• EXERCISE INSTRUCTIONS:
Where the records below begin, start copying, and stop after the line that contains "vinnými sklepy"; reproduce every line exactly but omit pictures.

== Segment start ==

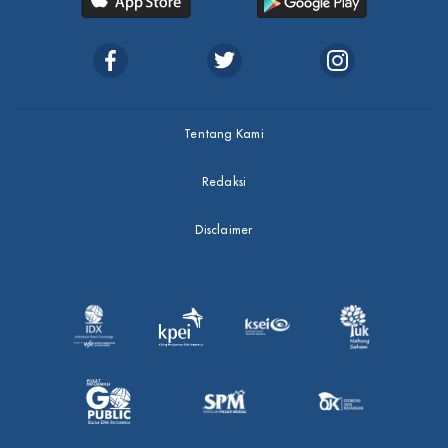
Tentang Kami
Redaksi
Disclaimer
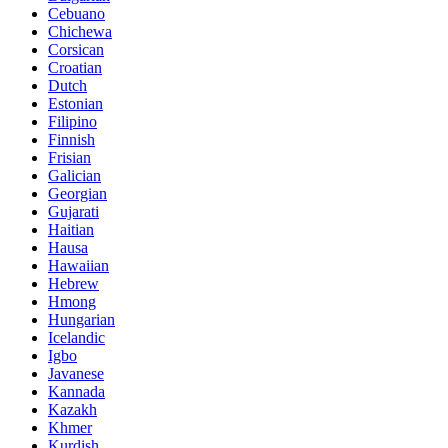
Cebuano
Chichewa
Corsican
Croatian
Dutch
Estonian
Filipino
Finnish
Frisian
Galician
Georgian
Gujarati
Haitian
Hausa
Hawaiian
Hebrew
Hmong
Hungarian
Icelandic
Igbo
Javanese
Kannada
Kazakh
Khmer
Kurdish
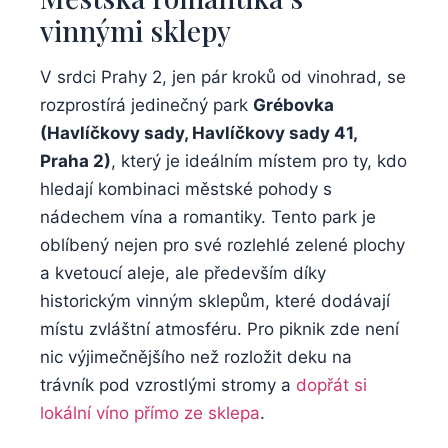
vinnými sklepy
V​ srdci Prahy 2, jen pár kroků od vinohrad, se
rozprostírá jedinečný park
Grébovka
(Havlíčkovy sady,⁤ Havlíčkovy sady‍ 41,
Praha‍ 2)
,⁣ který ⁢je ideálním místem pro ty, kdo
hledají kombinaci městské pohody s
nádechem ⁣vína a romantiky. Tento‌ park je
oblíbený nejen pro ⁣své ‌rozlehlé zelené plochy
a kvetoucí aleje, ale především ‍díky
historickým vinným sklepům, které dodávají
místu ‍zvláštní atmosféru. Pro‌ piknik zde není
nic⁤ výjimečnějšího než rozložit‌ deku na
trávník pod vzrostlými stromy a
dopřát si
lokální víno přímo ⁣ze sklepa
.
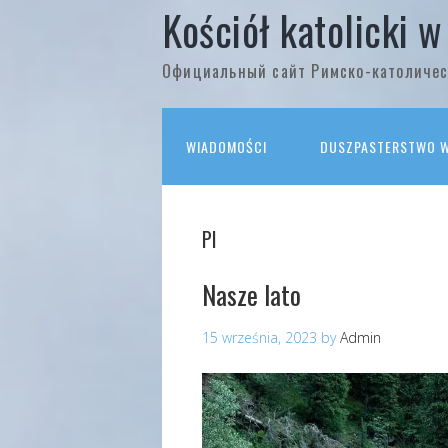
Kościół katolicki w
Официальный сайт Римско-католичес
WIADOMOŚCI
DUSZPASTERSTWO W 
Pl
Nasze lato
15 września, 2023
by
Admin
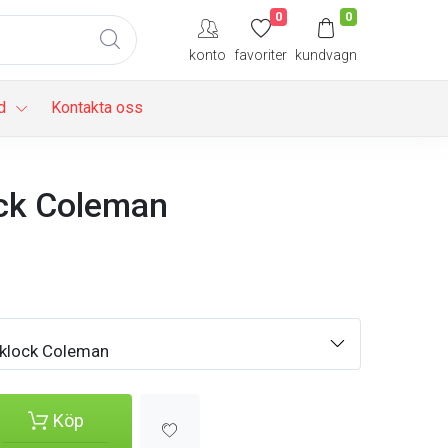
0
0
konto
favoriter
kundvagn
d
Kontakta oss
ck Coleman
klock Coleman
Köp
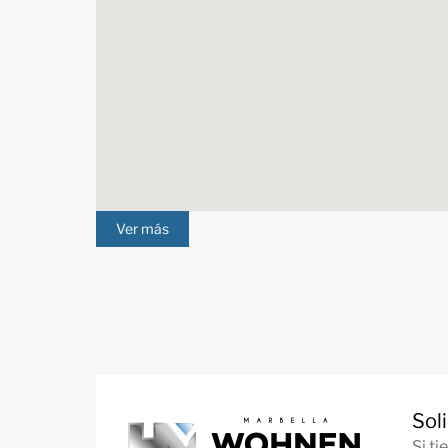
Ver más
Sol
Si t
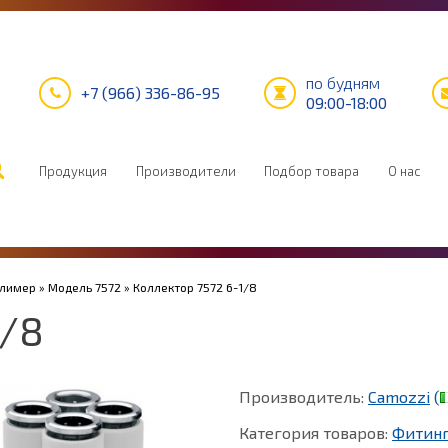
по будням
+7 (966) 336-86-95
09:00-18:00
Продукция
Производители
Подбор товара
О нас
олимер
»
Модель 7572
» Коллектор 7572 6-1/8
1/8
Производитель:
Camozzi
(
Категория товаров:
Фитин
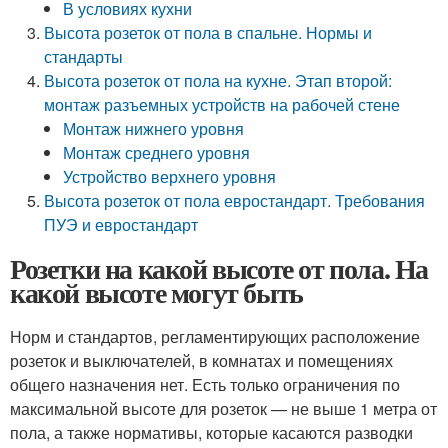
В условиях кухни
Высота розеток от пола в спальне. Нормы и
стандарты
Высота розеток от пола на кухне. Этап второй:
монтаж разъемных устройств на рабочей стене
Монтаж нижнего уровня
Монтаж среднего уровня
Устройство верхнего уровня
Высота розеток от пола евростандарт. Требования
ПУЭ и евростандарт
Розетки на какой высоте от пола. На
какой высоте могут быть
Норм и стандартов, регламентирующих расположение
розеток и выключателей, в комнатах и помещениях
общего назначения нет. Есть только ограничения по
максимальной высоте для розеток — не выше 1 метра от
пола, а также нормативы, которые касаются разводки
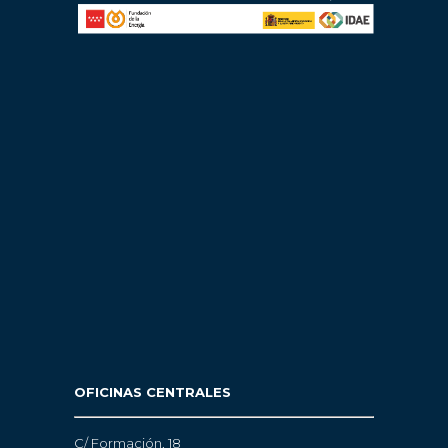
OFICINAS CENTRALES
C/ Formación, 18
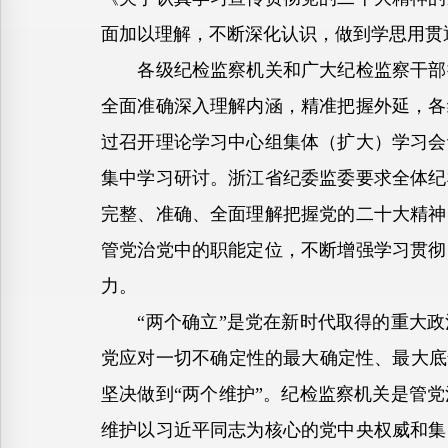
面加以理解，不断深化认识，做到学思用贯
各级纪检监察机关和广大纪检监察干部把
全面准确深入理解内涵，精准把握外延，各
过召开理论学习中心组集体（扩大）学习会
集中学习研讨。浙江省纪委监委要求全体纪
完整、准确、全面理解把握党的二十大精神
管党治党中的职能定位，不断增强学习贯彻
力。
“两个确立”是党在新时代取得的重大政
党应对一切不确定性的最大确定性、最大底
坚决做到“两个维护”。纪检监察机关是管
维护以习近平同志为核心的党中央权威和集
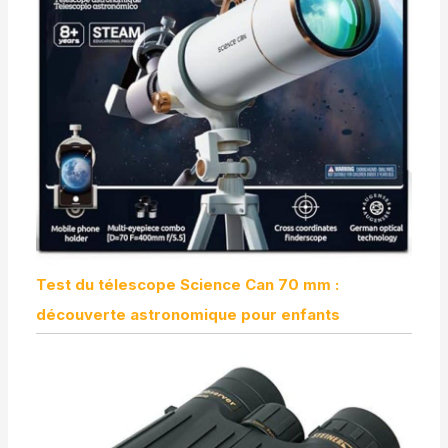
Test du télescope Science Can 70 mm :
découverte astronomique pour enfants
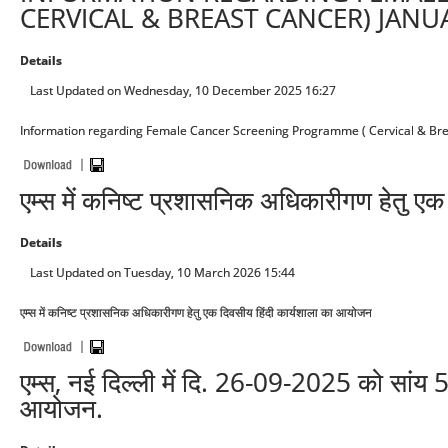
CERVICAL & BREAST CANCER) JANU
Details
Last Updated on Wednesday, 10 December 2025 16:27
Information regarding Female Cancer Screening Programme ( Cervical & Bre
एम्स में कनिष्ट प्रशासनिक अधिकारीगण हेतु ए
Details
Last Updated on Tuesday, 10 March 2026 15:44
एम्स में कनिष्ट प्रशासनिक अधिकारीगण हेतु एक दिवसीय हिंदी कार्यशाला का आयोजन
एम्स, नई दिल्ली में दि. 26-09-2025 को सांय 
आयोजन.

== Segment end ==

• RESULT OF THIS EXERCISE:
Tentang Kami
Redaksi
Disclaimer
Cebuano
Chichewa
Corsican
Croatian
Dutch
Estonian
Filipino
Finnish
Frisian
Galician
Georgian
Gujarati
Haitian
Hausa
Hawaiian
Hebrew
Hmong
Hungarian
Icelandic
Igbo
Javanese
Kannada
Kazakh
Khmer
Kurdish
vinnými sklepy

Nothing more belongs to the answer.